[What the exercise asks] The whole listing that follows, pictures excepted, should be printed again exactly as given.

[Dataset records]
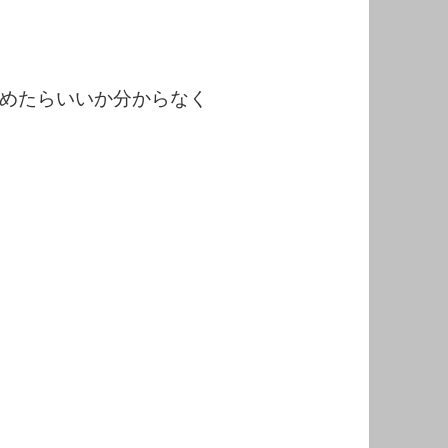
めたらいいか分からなく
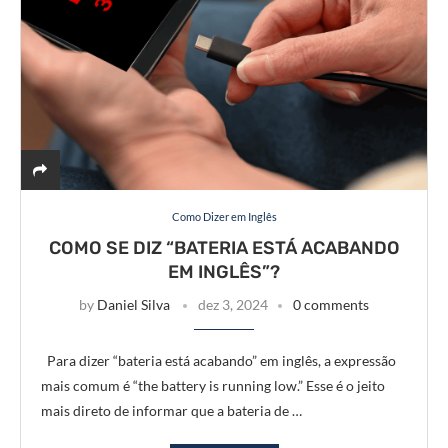
Como Dizer em Inglês
COMO SE DIZ “BATERIA ESTÁ ACABANDO
EM INGLÊS”?
by
Daniel Silva
dez 3, 2024
0 comments
Para dizer “bateria está acabando” em inglês, a expressão
mais comum é “the battery is running low.” Esse é o jeito
mais direto de informar que a bateria de …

[Task solution]
めたらいいか分からなく
Como Dizer em Inglês
COMO SE DIZ “BATERIA ESTÁ ACABANDO
EM INGLÊS”?
by
Daniel Silva
dez 3, 2024
0 comments
Para dizer “bateria está acabando” em inglês, a expressão
mais comum é “the battery is running low.” Esse é o jeito
mais direto de informar que a bateria de …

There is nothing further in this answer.